[Start of section]

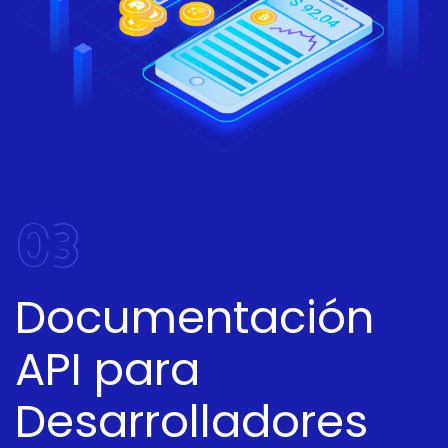
03
Documentación
API para
Desarrolladores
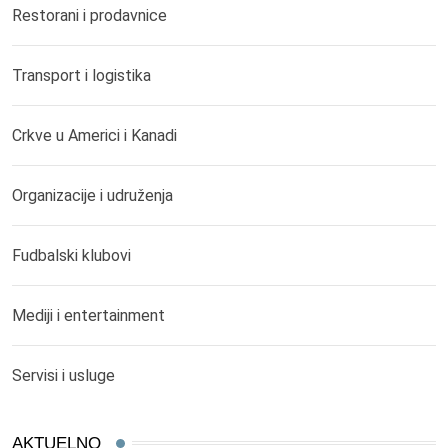
Restorani i prodavnice
Transport i logistika
Crkve u Americi i Kanadi
Organizacije i udruženja
Fudbalski klubovi
Mediji i entertainment
Servisi i usluge
AKTUELNO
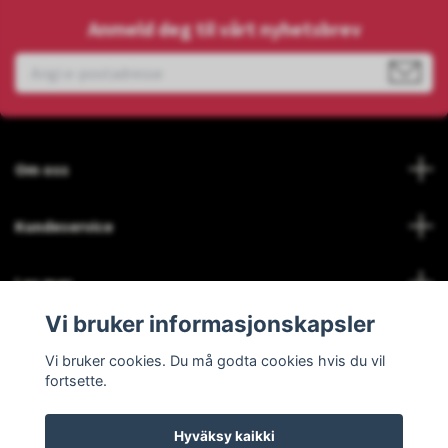
Anmeld deg til vårt nyhetsbrev
Om oss
Kundeservice
Les mer
Vi bruker informasjonskapsler
Social Media
Vi bruker cookies. Du må godta cookies hvis du vil
fortsette.
Hyväksy kaikki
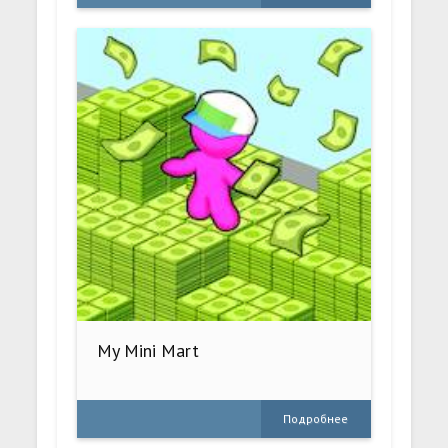
My Mini Mart
Подробнее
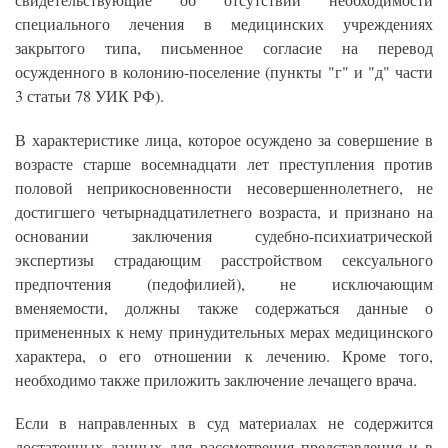
свидетельствующие об отсутствии необходимости
специального лечения в медицинских учреждениях
закрытого типа, письменное согласие на перевод
осужденного в колонию-поселение (пункты "г" и "д" части
3 статьи 78 УИК РФ).
В характеристике лица, которое осуждено за совершение в
возрасте старше восемнадцати лет преступления против
половой неприкосновенности несовершеннолетнего, не
достигшего четырнадцатилетнего возраста, и признано на
основании заключения судебно-психиатрической
экспертизы страдающим расстройством сексуального
предпочтения (педофилией), не исключающим
вменяемости, должны также содержаться данные о
примененных к нему принудительных мерах медицинского
характера, о его отношении к лечению. Кроме того,
необходимо также приложить заключение лечащего врача.
Если в направленных в суд материалах не содержится
достаточных данных для рассмотрения представления и в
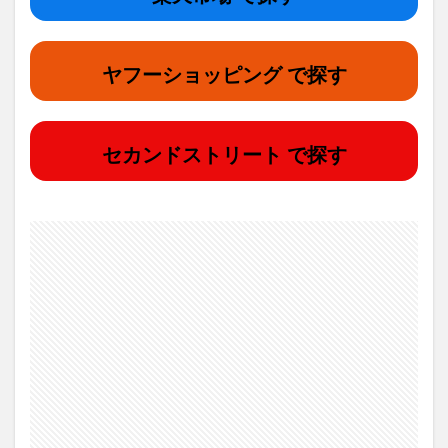
ヤフーショッピング で探す
セカンドストリート で探す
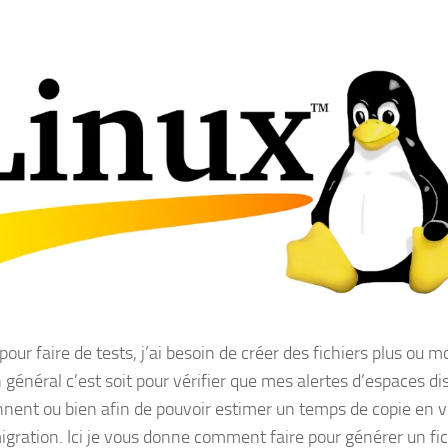
pour faire de tests, j’ai besoin de créer des fichiers plus ou m
 général c’est soit pour vérifier que mes alertes d’espaces d
nnent ou bien afin de pouvoir estimer un temps de copie en 
igration. Ici je vous donne comment faire pour générer un fic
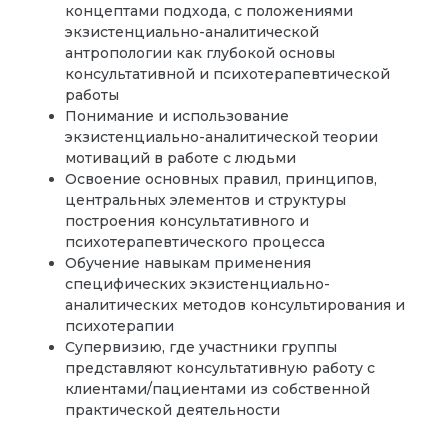
концептами подхода, с положениями
экзистенциально-аналитической
антропологии как глубокой основы
консультативной и психотерапевтической
работы
Понимание и использование
экзистенциально-аналитической теории
мотиваций в работе с людьми
Освоение основных правил, принципов,
центральных элементов и структуры
построения консультативного и
психотерапевтического процесса
Обучение навыкам применения
специфических экзистенциально-
аналитических методов консультирования и
психотерапии
Супервизию, где участники группы
представляют консультативную работу с
клиентами/пациентами из собственной
практической деятельности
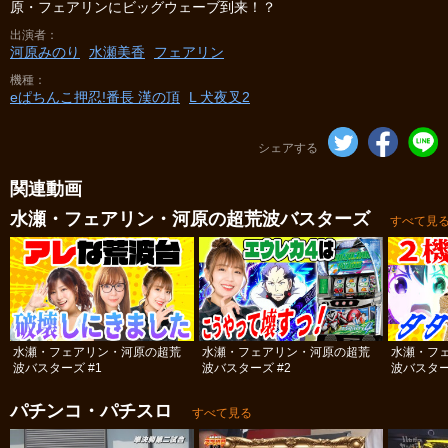
原・フェアリンにビッグウェーブ到来！？
出演者
河原みのり
水瀬美香
フェアリン
機種
eぱちんこ押忍!番長 漢の頂
L 犬夜叉2
シェアする
関連動画
水瀬・フェアリン・河原の超荒波バスターズ
すべて見
水瀬・フェアリン・河原の超荒
水瀬・フェアリン・河原の超荒
水瀬・フ
波バスターズ #1
波バスターズ #2
波バスター
パチンコ・パチスロ
すべて見る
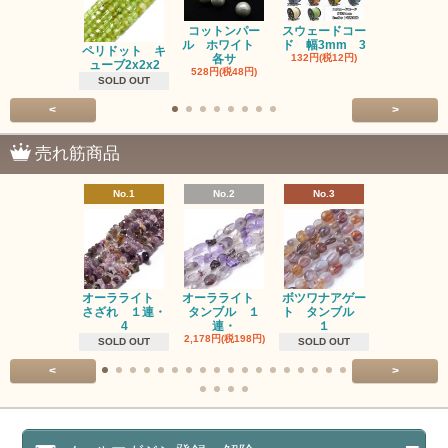
コットンパー
スウェードコー
べっ甲 チ
ル ホワイト
ド 幅3mm 3
ム 2個入り
ペリドット キ
各サ
132円(税12円)
220円(税20
ューブ2x2x2
528円(税48円)
SOLD OUT
<
>
売れ筋商品
No.1
No.2
No.3
No.4
オーラライト
オーラライト
ボツワナアゲー
ラブラドラ
さざれ １連・
タンブル １
ト タンブル
ト タン
4
連・
１
１連
2,178円(税198円)
1,518円(税13
SOLD OUT
SOLD OUT
<
>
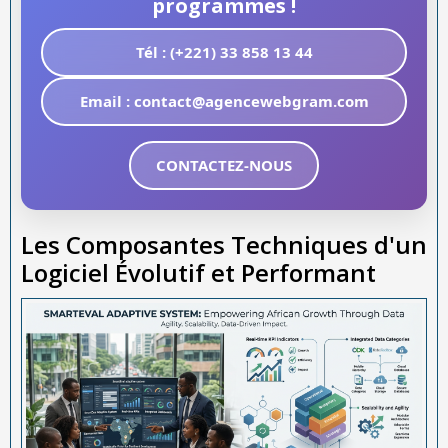
programmes !
Tél : (+221) 33 858 13 44
Email : contact@agencewebgram.com
CONTACTEZ-NOUS
Les Composantes Techniques d'un
Logiciel Évolutif et Performant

[End of section]

### Task directions
Retype the full listing above precisely. Exclude each picture you find in it.

### Written solution
03
Documentación
API para
Desarrolladores
Restorani i prodavnice
Transport i logistika
Crkve u Americi i Kanadi
Organizacije i udruženja
Fudbalski klubovi
Mediji i entertainment
Servisi i usluge
AKTUELNO
Anmeld deg til vårt nyhetsbrev
Om oss
Kundeservice
Les mer
Vi bruker informasjonskapsler
Social Media
Vi bruker cookies. Du må godta cookies hvis du vil
fortsette.
Hyväksy kaikki
My Mini Mart
Подробнее
свидетельствующие об отсутствии необходимости
специального лечения в медицинских учреждениях
закрытого типа, письменное согласие на перевод
осужденного в колонию-поселение (пункты "г" и "д" части
3 статьи 78 УИК РФ).
В характеристике лица, которое осуждено за совершение в
возрасте старше восемнадцати лет преступления против
половой неприкосновенности несовершеннолетнего, не
достигшего четырнадцатилетнего возраста, и признано на
основании заключения судебно-психиатрической
экспертизы страдающим расстройством сексуального
предпочтения (педофилией), не исключающим
вменяемости, должны также содержаться данные о
примененных к нему принудительных мерах медицинского
характера, о его отношении к лечению. Кроме того,
необходимо также приложить заключение лечащего врача.
Если в направленных в суд материалах не содержится
достаточных данных для рассмотрения представления и в
ヤフーショッピング で探す
セカンドストリート で探す
pour faire de tests, j’ai besoin de créer des fichiers plus ou m
 général c’est soit pour vérifier que mes alertes d’espaces d
nnent ou bien afin de pouvoir estimer un temps de copie en 
igration. Ici je vous donne comment faire pour générer un fic
концептами подхода, с положениями
экзистенциально-аналитической
антропологии как глубокой основы
консультативной и психотерапевтической
работы
Понимание и использование
экзистенциально-аналитической теории
мотиваций в работе с людьми
Освоение основных правил, принципов,
центральных элементов и структуры
построения консультативного и
психотерапевтического процесса
Обучение навыкам применения
специфических экзистенциально-
аналитических методов консультирования и
психотерапии
Супервизию, где участники группы
представляют консультативную работу с
клиентами/пациентами из собственной
практической деятельности
原・フェアリンにビッグウェーブ到来！？
出演者
河原みのり
水瀬美香
フェアリン
機種
eぱちんこ押忍!番長 漢の頂
L 犬夜叉2
シェアする
関連動画
水瀬・フェアリン・河原の超荒波バスターズ
すべて見
水瀬・フェアリン・河原の超荒
水瀬・フェアリン・河原の超荒
水瀬・フ
波バスターズ #1
波バスターズ #2
波バスター
パチンコ・パチスロ
すべて見る
コットンパー
スウェードコー
べっ甲 チ
ル ホワイト
ド 幅3mm 3
ム 2個入り
ペリドット キ
各サ
132円(税12円)
220円(税20
ューブ2x2x2
528円(税48円)
SOLD OUT
<
>
売れ筋商品
No.1
No.2
No.3
No.4
オーラライト
オーラライト
ボツワナアゲー
ラブラドラ
さざれ １連・
タンブル １
ト タンブル
ト タン
4
連・
１
１連
2,178円(税198円)
1,518円(税13
SOLD OUT
SOLD OUT
<
>
programmes !
Tél : (+221) 33 858 13 44
Email : contact@agencewebgram.com
CONTACTEZ-NOUS
Les Composantes Techniques d'un
Logiciel Évolutif et Performant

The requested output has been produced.